Employers Say They’re Prohibited From Offering Signing and Retention Bonuses. BOLI and a Key Lawmaker Disagree.

Lawmakers passed a landmark pay equity law in 2017, applying to all employers, not just government agencies.

DRIVERS WANTED: TriMet saw applications increase when it offered signing bonuses. (Brian Burk)

BILL OF THE WEEK: House Bill 3205A

CHIEF SPONSORS: Reps. Janelle Bynum (D-Happy Valley) and Jeff Helfrich (R-Hood River) and Sen. James Manning (D-Eugene)

WHAT IT WOULD DO: Allow public- and private-sector employers to offer signing and retention bonuses, provided they don’t discriminate when doing so.

When lawmakers passed a landmark pay equity law in 2017—applying to all employers, not just government agencies—they were trying to correct historical imbalances that pay white men more than women and far more than people of color. That law included eight “bona fide factors” that allowed pay differences, such as experience or quantity or quality of production. But a shortage of workers was not included among the factors.

When pandemic-related worker shortages became rampant, the state created a temporary exemption, specifically allowing employers to pay signing and retention bonuses. But that exemption expired in September 2022.

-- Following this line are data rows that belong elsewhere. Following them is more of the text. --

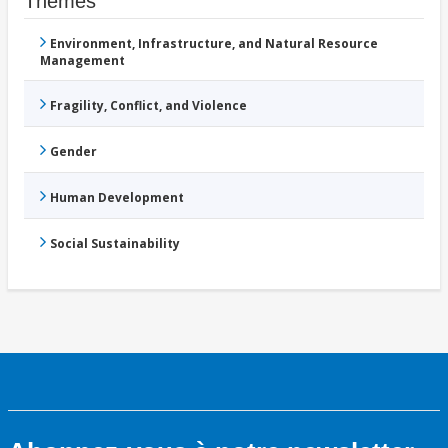
Thèmes
Environment, Infrastructure, and Natural Resource
Management
Fragility, Conflict, and Violence
Gender
Human Development
Social Sustainability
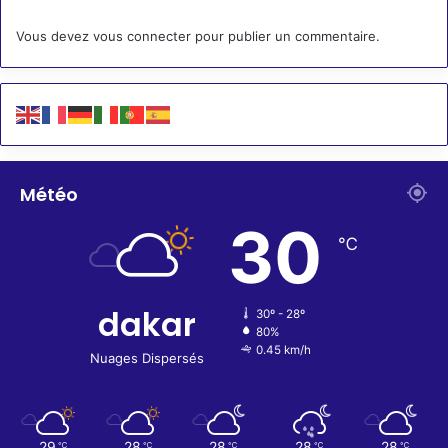
Vous devez
vous connecter
pour publier un commentaire.
Météo
30
℃
dakar
30º - 28º
80%
0.45 km/h
Nuages Dispersés
29
28
28
28
28
℃
℃
℃
℃
℃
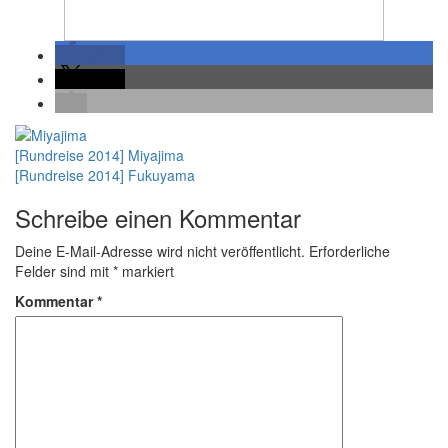
teilen
teilen
[Rundreise 2014] Miyajima
[Rundreise 2014] Fukuyama
Schreibe einen Kommentar
Deine E-Mail-Adresse wird nicht veröffentlicht.
Erforderliche
Felder sind mit
*
markiert
Kommentar
*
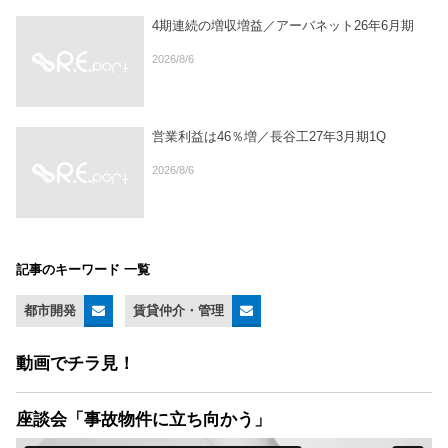
4期連続の増収増益／アーバネット26年6月期
2026/8/6
営業利益は46％増／長谷工27年3月期1Q
2026/8/6
記事のキーワード 一覧
都市開発
賃貸仲介・管理
動画でチラ見！
座談会「事故物件に立ち向かう」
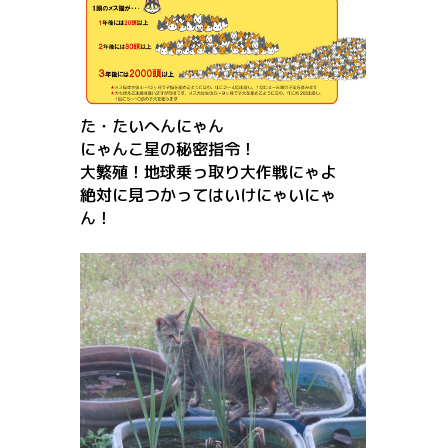
た・たいへんにゃん
にゃんこ星の秘密指令！
大繁殖！地球乗っ取り大作戦にゃよ
絶対に見つかってはいけにゃいにゃ
ん！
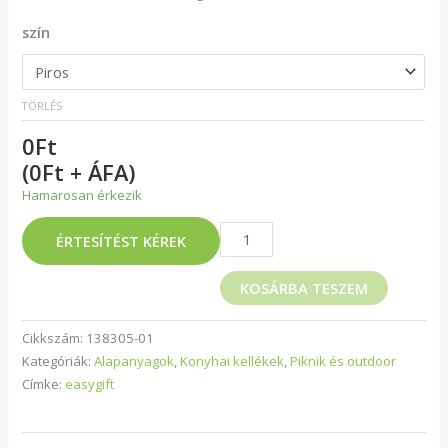
szín
TÖRLÉS
0
Ft
(0Ft + ÁFA)
Hamarosan érkezik
ÉRTESÍTÉST KÉREK
KOSÁRBA TESZEM
Cikkszám:
138305-01
Kategóriák:
Alapanyagok
,
Konyhai kellékek
,
Piknik és outdoor
Címke:
easygift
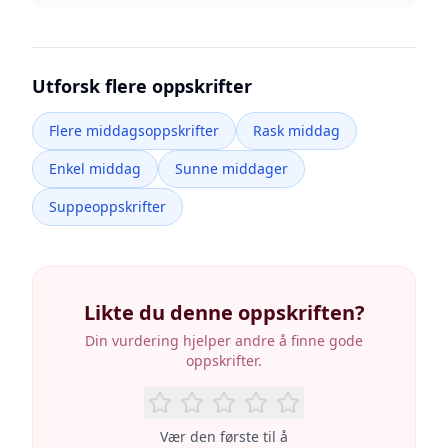
Utforsk flere oppskrifter
Flere middagsoppskrifter
Rask middag
Enkel middag
Sunne middager
Suppeoppskrifter
Likte du denne oppskriften?
Din vurdering hjelper andre å finne gode
oppskrifter.
Vær den første til å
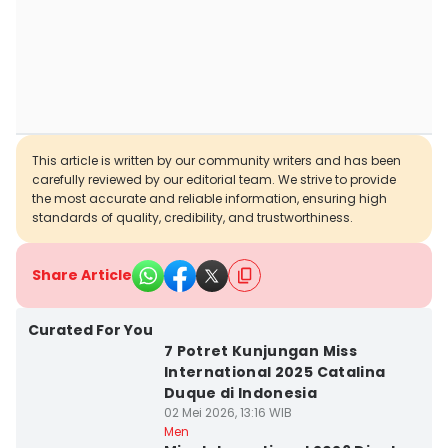
This article is written by our community writers and has been
carefully reviewed by our editorial team. We strive to provide
the most accurate and reliable information, ensuring high
standards of quality, credibility, and trustworthiness.
Share Article
Curated For You
7 Potret Kunjungan Miss
International 2025 Catalina
Duque di Indonesia
02 Mei 2026, 13:16 WIB
Men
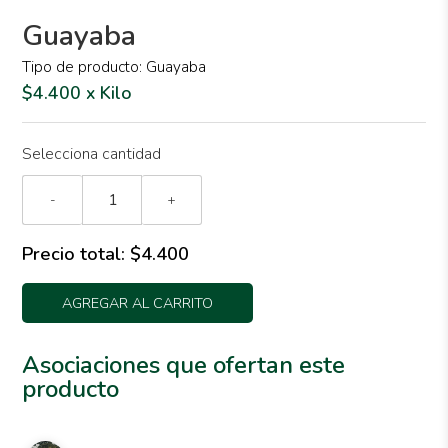
Guayaba
Tipo de producto: Guayaba
$4.400 x Kilo
Selecciona cantidad
-
+
Precio total:
$4.400
AGREGAR AL CARRITO
Asociaciones que ofertan este
producto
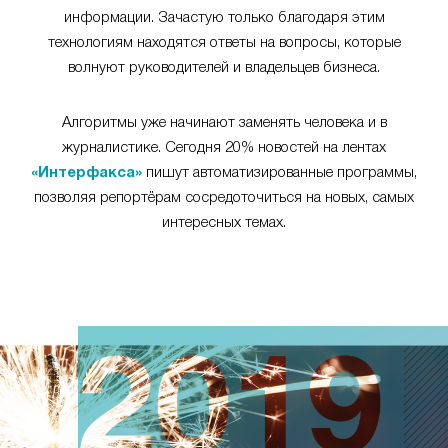
информации. Зачастую только благодаря этим
технологиям находятся ответы на вопросы, которые
волнуют руководителей и владельцев бизнеса.
Алгоритмы уже начинают заменять человека и в
журналистике. Сегодня 20% новостей на лентах
«Интерфакса»
пишут автоматизированные программы,
позволяя репортёрам сосредоточиться на новых, самых
интересных темах.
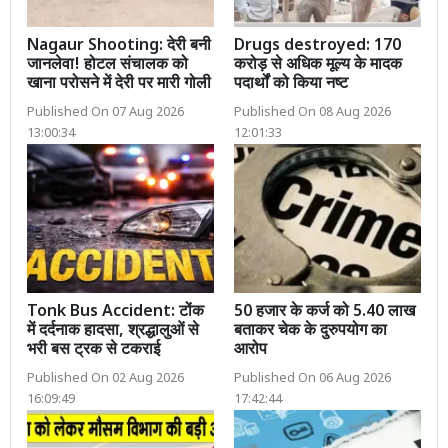
Nagaur Shooting: देरी बनी
Drugs destroyed: 170
जानलेवा! होटल संचालक को
करोड़ से अधिक मूल्य के मादक
खाना परोसने में देरी पर मारी गोली
पदार्थों को किया नष्ट
Published On 07 Aug 2026
Published On 08 Aug 2026
13:00:34
12:01:33
Tonk Bus Accident: टोंक
50 हजार के कर्ज को 5.40 लाख
में दर्दनाक हादसा, श्रद्धालुओं से
बताकर चेक के दुरुपयोग का
भरी बस ट्रक से टकराई
आरोप
Published On 02 Aug 2026
Published On 06 Aug 2026
16:09:49
17:42:44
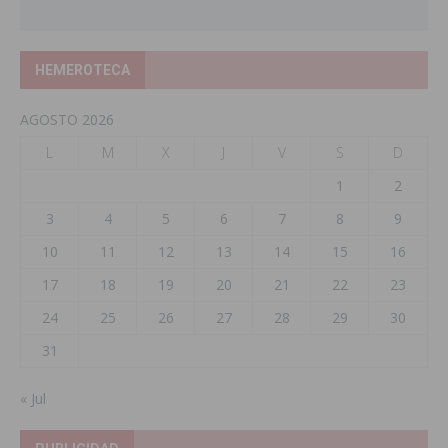
HEMEROTECA
AGOSTO 2026
L
M
X
J
V
S
D
1
2
3
4
5
6
7
8
9
10
11
12
13
14
15
16
17
18
19
20
21
22
23
24
25
26
27
28
29
30
31
« Jul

PROBLEM IT SEEKS TO SOLVE: Like many states, Oregon faces a shortage of skilled workers, including but not limited to nurses, teachers, cops and bus drivers. In other states, including those surrounding Oregon, employers have taken to offering substantial signing bonuses to attract workers and have also offered retention bonuses in order to hold on to existing employees.

One example: The most recent edition of the Oregon Board of Nursing’s Sentinel newsletter included help-wanted ads from many of the state’s leading hospitals. All extolled the merits of the institutions and the work. But only one of the ads—from Palmdale Hospital in Palmdale, Calif.—offered a signing bonus: in that case, up to $20,000.

In another example, C-Tran, the transit agency for Clark County, Wash., is offering signing bonuses to new bus drivers, while TriMet’s reading of current Oregon law is that it cannot legally do the same. Although some lawmakers and legislative lawyers disagree, many employers believe TriMet is correct and that Oregon is the only state in the country where employers cannot offer such bonuses.

WHO SUPPORTS IT: Desperate employers have turned out at public hearings this session to testify they should be allowed to offer bonuses to beef up their staffs. Among the most vocal: TriMet, Portland Public Schools, Washington County, Kaiser Permanente, and the Oregon Truckers Associations.

Bonuses work, TriMet lobbyist Miles Pengilly told lawmakers: In the 10 months prior to April 2022, the transit agency received 900 applications from prospective drivers. When it offered $7,500 signing bonuses, applications nearly quadrupled in the next 10 months.

WHO OPPOSES IT: The bill took an unusual turn last week. Although it passed the House without a single “no” vote on April 14, the Senate Committee on Business and Labor substantially amended the bill based on testimony from such groups as Family Forward, the Oregon AFL-CIO, and the state’s largest public employee union, Service Employees International Union Local 503.

Those groups declared themselves neutral but pointed out that employers giving bonuses might, in the words of Family Forward lobbyist Courtney Veronneau, “create a loophole that would allow bonuses based on implicit bias.” Veronneau and others cited research that has found employers pay workers like themselves more than others with similar qualifications. That’s part of why white men, who disproportionately hold hiring authority, pay white men more than others.

Rather than simply allowing employers to pay bonuses, the amended bill would go first to the Oregon Bureau of Labor & Industries for rulemaking to ensure that hiring and retention bonuses comply with pay equity standards. Senate Business and Labor Committee chair Kathleen Taylor (D-Portland) heard from employers that they did not support the amended bill, but she defended her committee’s choice. “I don’t think the answer to solving our workforce shortages is to allow bonuses that create inequities in pay,” Taylor said.

The committee sent the bill to the Senate floor where it will rest until Republicans return.